While hydrological changes has been pointed out as a potential contributor to seismic velocity variations as observed by seismic noise⁵⁶, validation has been difficult considering the large integration (vertically and in space) of this method with respect to ground observations, and the high correlation between mixed natural processes at seasonal time scale. The strategy is here to use an independent modeling approach to constrain water storage changes at basin scale

$$\frac{dS}{dt}=P-E-R$$

(8)

where S, P, E and R respectively stand for water storage, precipitation, actual evapotranspiration and river runoff. On a hydrological point of view, river runoff defines the response of the catchment to boundary conditions (P, E) and represents by essence the behavior of the main storage compartments (surface, unsaturated zone, shallow and deep saturated zones), at spatial scales equivalent to the spatial integration of seismic velocity variations. Runoff is varying with high dynamics over several orders of magnitude, highlighting the response time of different storage compartments, from (fast) surface to (slow) groundwater^37,57.

We considered four discharge stations draining the Gräfenberg area: Bärenthal/Trubach river (station 24249009) located in the north, Büg/Schwabach (station 24238002) and Schnaittard (station 24228009) located in the south, and Güntersthal/Pegnitz (station 24222002) located in the east, with draining areas of respectively 61 km², 80 km², 62 km² and 318 km² (Fig. 13). Discharge data is available on the website of the Bavarian State office for Environment (http://www.gkd.bayern.de). Considering the large integration of seismic velocity variations, ground water processes are expected to dominate over the strongly time variable surface processes. Therefore, we use data from the station, Bärenthal, which best represents groundwater storage changes, i.e. with the smallest temporal variability. The model is validated using long-term groundwater data monitored in station Kunreuth (no 5179), outside the modeled catchment.

Figure 13

River discharge data for four discharge stations, for year 1988. Discharge can vary over several orders of magnitude, highlighting the integrated behavior of the catchment with respect to boundary conditions (P, E). Discharge variability in Bärenthal (blue line) is the smallest, suggesting a stronger control of groundwater to discharge.
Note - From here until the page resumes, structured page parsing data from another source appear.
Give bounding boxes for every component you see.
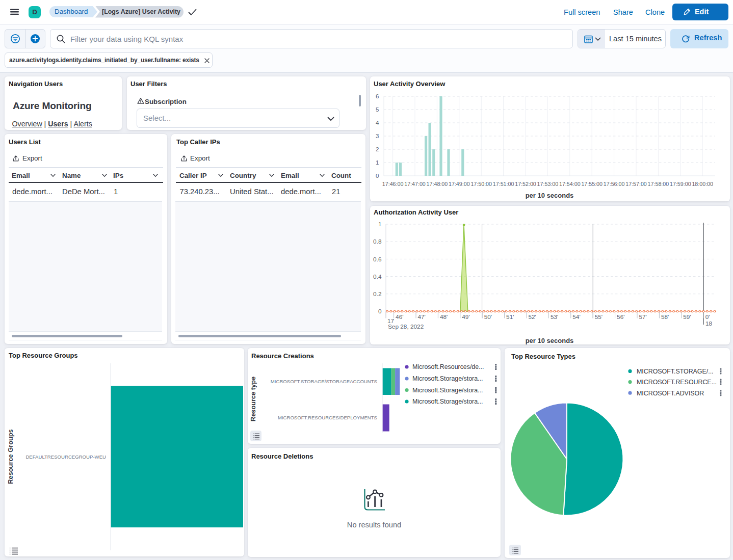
svg-text:47': 47' xyxy=(418,313,426,321)
svg-text:Microsoft.Resources/de...: Microsoft.Resources/de... xyxy=(412,363,484,370)
svg-text:Resource Groups: Resource Groups xyxy=(7,429,14,484)
svg-text:0.2: 0.2 xyxy=(373,290,381,298)
svg-text:0: 0 xyxy=(378,308,382,315)
svg-text:52': 52' xyxy=(529,313,536,321)
svg-text:per 10 seconds: per 10 seconds xyxy=(526,192,574,199)
svg-text:Sep 28, 2022: Sep 28, 2022 xyxy=(388,323,424,330)
svg-text:54': 54' xyxy=(572,313,580,321)
svg-text:2: 2 xyxy=(376,146,379,152)
svg-text:59': 59' xyxy=(683,313,691,321)
svg-text:0.8: 0.8 xyxy=(373,238,382,245)
svg-text:0: 0 xyxy=(376,172,379,179)
svg-text:17:55:00: 17:55:00 xyxy=(581,181,603,187)
svg-text:MICROSOFT.RESOURCES/DEPLOYMENT: MICROSOFT.RESOURCES/DEPLOYMENTS xyxy=(278,415,377,420)
svg-text:17:51:00: 17:51:00 xyxy=(493,181,514,187)
svg-text:1: 1 xyxy=(378,221,382,228)
svg-text:17:58:00: 17:58:00 xyxy=(648,181,669,187)
svg-text:MICROSOFT.RESOURCE...: MICROSOFT.RESOURCE... xyxy=(637,379,717,386)
svg-text:17:52:00: 17:52:00 xyxy=(515,181,536,187)
svg-text:MICROSOFT.ADVISOR: MICROSOFT.ADVISOR xyxy=(637,390,704,397)
svg-text:51': 51' xyxy=(506,313,514,321)
svg-text:Microsoft.Storage/stora...: Microsoft.Storage/stora... xyxy=(412,398,483,405)
svg-text:18: 18 xyxy=(705,320,713,327)
svg-text:46': 46' xyxy=(396,313,403,321)
svg-text:56': 56' xyxy=(617,313,624,321)
svg-text:MICROSOFT.STORAGE/STORAGEACCOU: MICROSOFT.STORAGE/STORAGEACCOUNTS xyxy=(271,379,377,384)
svg-text:17:57:00: 17:57:00 xyxy=(625,181,647,187)
svg-text:DEFAULTRESOURCEGROUP-WEU: DEFAULTRESOURCEGROUP-WEU xyxy=(25,454,106,460)
svg-text:4: 4 xyxy=(376,119,379,126)
svg-text:3: 3 xyxy=(376,132,379,139)
svg-text:1: 1 xyxy=(376,159,379,166)
svg-text:17:49:00: 17:49:00 xyxy=(449,181,470,187)
svg-text:Microsoft.Storage/stora...: Microsoft.Storage/stora... xyxy=(412,375,483,382)
svg-text:49': 49' xyxy=(462,313,469,321)
svg-text:0.4: 0.4 xyxy=(373,273,382,280)
svg-text:17:47:00: 17:47:00 xyxy=(404,181,426,187)
svg-text:Microsoft.Storage/stora...: Microsoft.Storage/stora... xyxy=(412,387,483,394)
svg-text:0': 0' xyxy=(705,313,710,321)
svg-text:55': 55' xyxy=(595,313,603,321)
svg-text:17:50:00: 17:50:00 xyxy=(470,181,492,187)
svg-text:Resource type: Resource type xyxy=(249,377,257,421)
svg-text:17:46:00: 17:46:00 xyxy=(382,181,404,187)
svg-text:57': 57' xyxy=(639,313,647,321)
svg-text:per 10 seconds: per 10 seconds xyxy=(526,337,574,344)
svg-text:17:59:00: 17:59:00 xyxy=(670,181,691,187)
svg-text:18:00:00: 18:00:00 xyxy=(692,181,713,187)
svg-text:MICROSOFT.STORAGE/...: MICROSOFT.STORAGE/... xyxy=(637,368,714,375)
svg-text:17:54:00: 17:54:00 xyxy=(559,181,581,187)
svg-text:17:56:00: 17:56:00 xyxy=(604,181,625,187)
svg-text:58': 58' xyxy=(661,313,669,321)
svg-text:48': 48' xyxy=(440,313,448,321)
svg-text:17:53:00: 17:53:00 xyxy=(537,181,559,187)
svg-text:6: 6 xyxy=(376,93,379,99)
svg-text:17:48:00: 17:48:00 xyxy=(427,181,448,187)
svg-text:0.6: 0.6 xyxy=(373,256,382,263)
svg-text:5: 5 xyxy=(376,106,379,113)
svg-text:50': 50' xyxy=(484,313,492,321)
svg-text:53': 53' xyxy=(551,313,558,321)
Precipitation data is provided by E-OBS³⁵, which is available at a ¼ degree resolution at daily time scales from 1950 to 2015. Potential evapotranspiration is extracted from CRU TS 3.23 dataset³⁶. The Atlantic Multidecadal Oscillation index is downloaded from http://www.esrl.noaa.gov/psd/data/timeseries/AMO/  ⁵⁸.

In order to estimate groundwater storage changes, we used the GR4J rainfall-runoff model³⁴, driven by observed P and E, calibrated on R. The model contains two storage components, one “production” store, which behavior is similar to shallow layers (interception of precipitation, partitioning rainfall into evapotranspiration, runoff and infiltration) and a “routing” store mimicking deep layer behavior (slow storage, contribution to river base flow). Although the model is conceptual, it has been successfully applied to represent the significant groundwater contribution to Nepal rivers³⁷. The model is calibrated using a Marquard-Levenberg least-square approach on the logarithm of water discharge to limit the impact of floods and promote the description of low flows (groundwater contribution). We also add a volumetric constraint, imposing that mean modeled and observed discharge should agree within 2%. RMS error is small, only 20% of the discharge standard deviation.

Modeled discharge does not represent well floods, though, the long-term evolution of base flow, including its significant interannual variations are well reproduced by this simple model (Fig. 14).

Figure 14

Comparison between observed and modeled discharge over the period of interest.

Water storage change in the “routing” store is here used to compare to seismic velocity variations and named “groundwater storage variations”. Modeled groundwater storage is transformed into pressure head to be compared to groundwater pressure observations (Fig. 5C) considering an apparent 3% porosity, which is coherent with the hosting limestone aquifer^{23,58,59,60,61,62}.